Talk at Open Source India 2023

Introduction: A challenge unveiled

I had the pleasure of presenting a talk at Open Source India 2023 recently, where I shared an intriguing problem I encountered while working on my project, Canvasboard (Open Source). The issue was simple yet perplexing: a spike in 5xx errors during rolling updates in kubernetes env. This wasn’t just any bug; it was one that stubbornly refused to be solved until I dug deep into the inner workings of Node.js, Docker, and NPM.

Graceful Shutdowns – Why they matter

Graceful shutdowns are crucial in ensuring that an application can stop processing requests properly, close connections, and finish any pending tasks before shutting down. In the case of our Node.js application, we had programmed these shutdown signals, yet during containerized deployment, these signals seemed to vanish into thin air.

Problem: The mysterious 5xx spike

The problem surfaced when our dockerized Node.js application was being deployed. Despite programming graceful shutdowns and handling termination signals, we noticed a significant spike in 5xx errors during rolling updates. This was particularly frustrating because everything worked perfectly in local environments, but once inside a container, the errors persisted.

Initially, we thought the problem was correlated with CPU and memory spikes, which occur due to the container shutting down and the subsequent start of a new container. However, this assumption turned out to be incorrect.

Analyzing the Setup – What could be wrong?

To get to the bottom of this, I started by looking into how the Node.js process was being initiated within the container. In our Canvasboard project, we used npm run start to kick off the application—a common method employed by many to run Node.js applications, but despite our best efforts, the 5xx issues persisted. Even more perplexing was the absence of termination signal logs, which led me to question whether the process was receiving any signals at all.

Understanding PID 1 in Docker

I dug deeper into the concept of PID 1 in Docker. In a Docker container, the first process that runs becomes PID 1, which comes with specific responsibilities, including reaping orphaned zombie processes and handling termination signals. If this process doesn’t correctly handle these signals, it could explain why our application wasn’t shutting down gracefully.

The role of NPM in the problem

As I examined our setup, I realized that while NPM could relay signals to its child processes, there was a hitch when a shell (sh -c) was involved. This shell was being introduced, unbeknownst to us, when npm run start was executed inside a debian-based Docker image. The shell blocked the signals from reaching the Node.js process, which explained why our shutdown logic wasn’t working as intended.

Uncovering the shell’s impact

To confirm that the shell was indeed the culprit, I tested the application by running it directly with the command CMD node index.js in the Dockerfile. After sending a docker stop command to that container and I had to wait for 10 seconds ( Default termination wait time untill a SIGKILL is sent by docker deomon ), I found no termination logs before the container exited, which validated my suspicion. The shell was obstructing the signal flow, causing the graceful shutdown to fail.

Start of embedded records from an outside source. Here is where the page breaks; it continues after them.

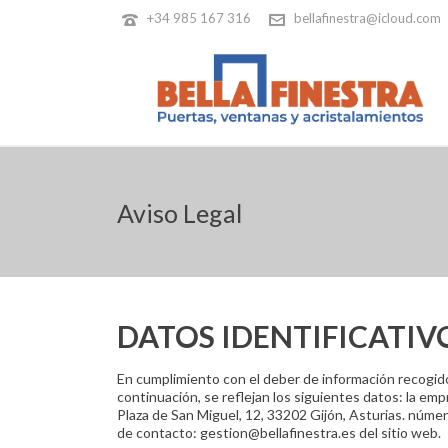
+34 985 167 316
bellafinestra@icloud.com
Aviso Legal
DATOS IDENTIFICATIV
En cumplimiento con el deber de información recogido e
continuación, se reflejan los siguientes datos: la 
Plaza de San Miguel, 12, 33202 Gijón, Asturias. númer
de contacto: gestion@bellafinestra.es del sitio web.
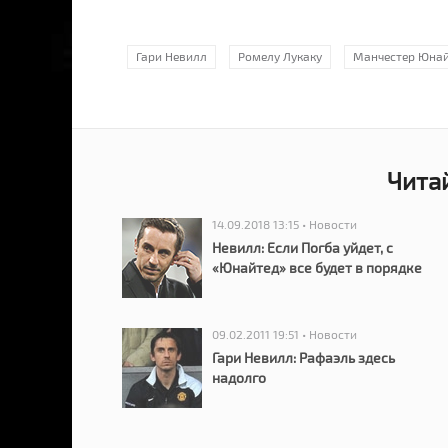
Гари Невилл
Ромелу Лукаку
Манчестер Юна
Чита
14.09.2018 13:15 • Новости
Невилл: Если Погба уйдет, с
«Юнайтед» все будет в порядке
09.02.2011 19:51 • Новости
Гари Невилл: Рафаэль здесь
надолго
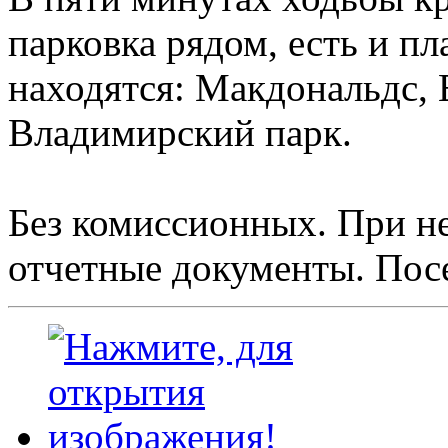
парковка рядом, есть и пл
находятся: Макдональдс, 
Владимирский парк.
Без комиссионных. При н
отчетные документы. Посе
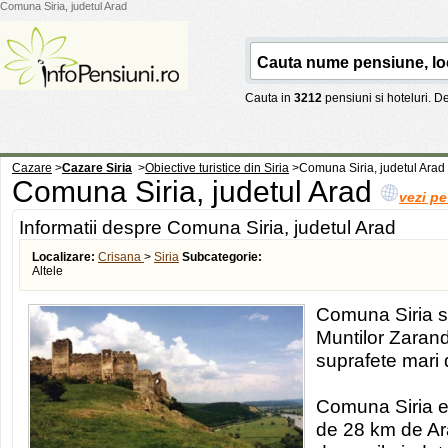
Comuna Siria, judetul Arad
Cauta in
3212
pensiuni si hoteluri. 
Cazare
>
Cazare Siria
>
Obiective turistice din Siria
>
Comuna Siria, judetul Arad
Comuna Siria, judetul Arad
vezi pe
Informatii despre Comuna Siria, judetul Arad
Localizare:
Crisana
>
Siria
Subcategorie:
Altele
Comuna Siria se
Muntilor Zarand
suprafete mari 
Comuna Siria es
de 28 km de Ar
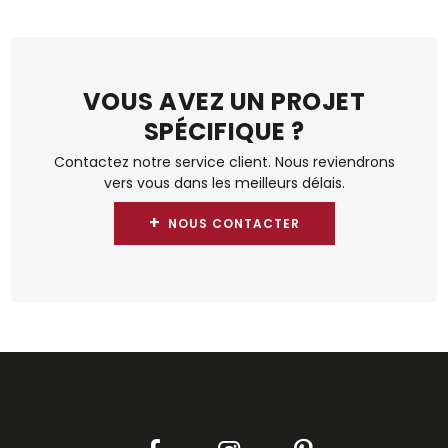
VOUS AVEZ UN PROJET
SPÉCIFIQUE ?
Contactez notre service client. Nous reviendrons
vers vous dans les meilleurs délais.
+
NOUS CONTACTER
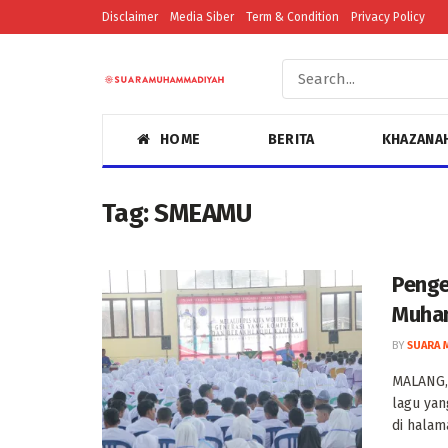
Disclaimer
Media Siber
Term & Condition
Privacy Policy
HOME
BERITA
KHAZANA
Tag:
SMEAMU
Penge
Muham
BY
SUARA 
MALANG,
lagu yan
di halama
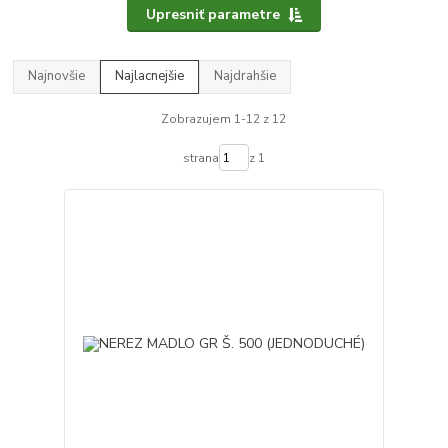
Upresniť parametre
Najnovšie
Najlacnejšie
Najdrahšie
Zobrazujem 1-12 z 12
strana
z 1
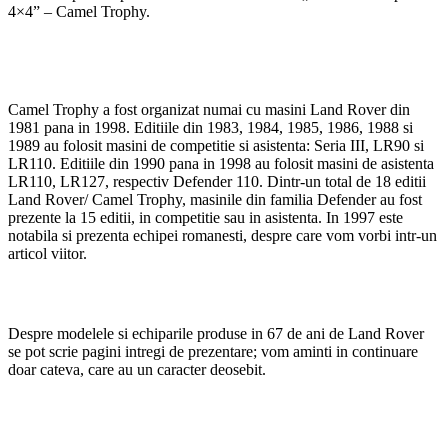
4×4” – Camel Trophy.
Camel Trophy a fost organizat numai cu masini Land Rover din
1981 pana in 1998. Editiile din 1983, 1984, 1985, 1986, 1988 si
1989 au folosit masini de competitie si asistenta: Seria III, LR90 si
LR110. Editiile din 1990 pana in 1998 au folosit masini de asistenta
LR110, LR127, respectiv Defender 110. Dintr-un total de 18 editii
Land Rover/ Camel Trophy, masinile din familia Defender au fost
prezente la 15 editii, in competitie sau in asistenta. In 1997 este
notabila si prezenta echipei romanesti, despre care vom vorbi intr-un
articol viitor.
Despre modelele si echiparile produse in 67 de ani de Land Rover
se pot scrie pagini intregi de prezentare; vom aminti in continuare
doar cateva, care au un caracter deosebit.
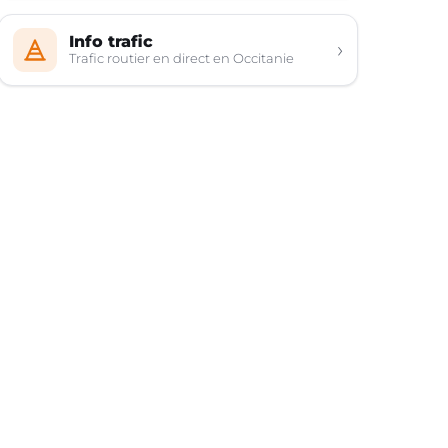
Info trafic
›
Trafic routier en direct en Occitanie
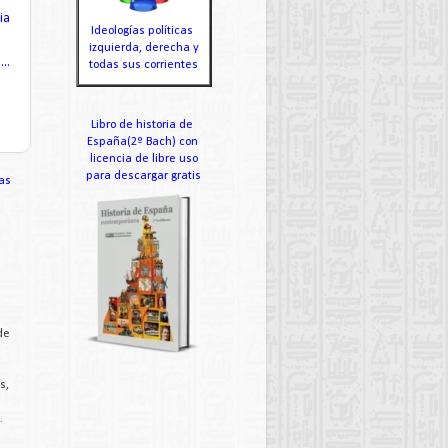
ia
Ideologías políticas
izquierda, derecha y
..
todas sus corrientes
Libro de historia de
España(2º Bach) con
licencia de libre uso
para descargar gratis
as
de
s,
.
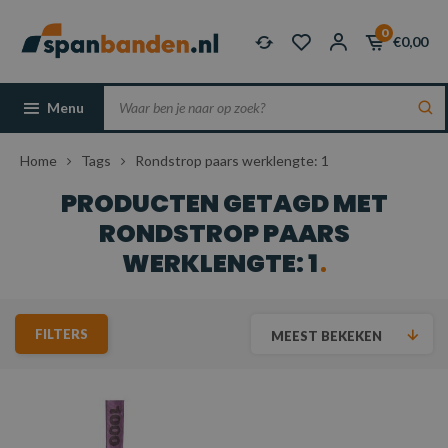
0
€0,00
Menu
Home
Tags
Rondstrop paars werklengte: 1
PRODUCTEN GETAGD MET
RONDSTROP PAARS
WERKLENGTE: 1
FILTERS
MEEST BEKEKEN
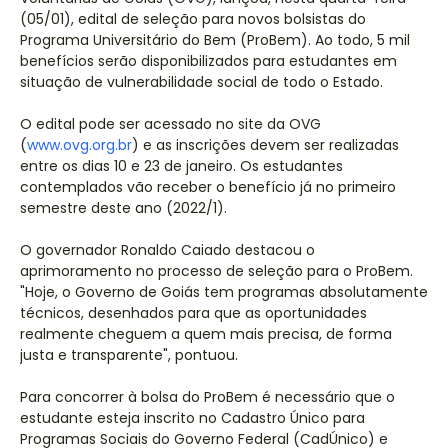
(05/01), edital de seleção para novos bolsistas do
Programa Universitário do Bem (ProBem). Ao todo, 5 mil
benefícios serão disponibilizados para estudantes em
situação de vulnerabilidade social de todo o Estado.
O edital pode ser acessado no site da OVG
(
www.ovg.org.br
) e as inscrições devem ser realizadas
entre os dias 10 e 23 de janeiro. Os estudantes
contemplados vão receber o benefício já no primeiro
semestre deste ano (2022/1).
O governador Ronaldo Caiado destacou o
aprimoramento no processo de seleção para o ProBem.
"Hoje, o Governo de Goiás tem programas absolutamente
técnicos, desenhados para que as oportunidades
realmente cheguem a quem mais precisa, de forma
justa e transparente", pontuou.
Para concorrer à bolsa do ProBem é necessário que o
estudante esteja inscrito no Cadastro Único para
Programas Sociais do Governo Federal (CadÚnico) e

A surprising twist with alpine

Curious to see if this issue was unique to debian, I decided to test the application in an alpine-based Docker image as well. The results were eye-opening. When running the same npm run start command in an alpine container, the termination logs appeared as expected. This indicated that alpine handled process management differently, effectively bypassing the shell interference that had caused issues in the debian setup.

A black box exploration of base images

To further understand why these base images behaved differently, I approached the issue by treating both debian and alpine as black boxes and tested them with a series of commands like sh -c 'sleep 10; sleep 15; sleep 20' &. This approach allowed me to observe how each image managed processes under the hood. In debian, the shell added unnecessary complexity, whereas alpine’s simplicity shone through.

Visualizing the problem

For a clearer understanding, I visualized the process flow in both debian and alpine environments. In debian, the shell inserted by NPM was causing a disconnect between the termination signals and the Node.js process.

In contrast, alpine avoided this issue by not introducing a shell when there’s only a single child process. This behavior, likely due to alpine's internal optimizations aimed at maintaining its lightweight and efficient nature, which allowed signals to pass directly to the application without shell interference.

This comparison between debian and alpine highlighted the critical difference in how they managed processes. This insight was crucial in formulating a solution. I must also give credit to my friend Sai Praneeth, who brainstormed and explored this issue with me.

The Final Solution – Avoiding NPM

After all the exploration and testing, the solution turned out to be straightforward yet powerful: avoid using NPM as a process manager in Docker or any process that introduces blockers like the shell. Instead, we opted to directly use ENTRYPOINT ["node", "index.js"] in the dockerfile. This simple change ensured that Node.js received termination signals directly, effectively eliminating the 5xx errors during rolling updates.

Alternatively, third-party packages like PM2 can handle process management and signal handling more gracefully in Docker environments. However, for our specific use case, the direct approach proved to be the most efficient solution.

Thanks!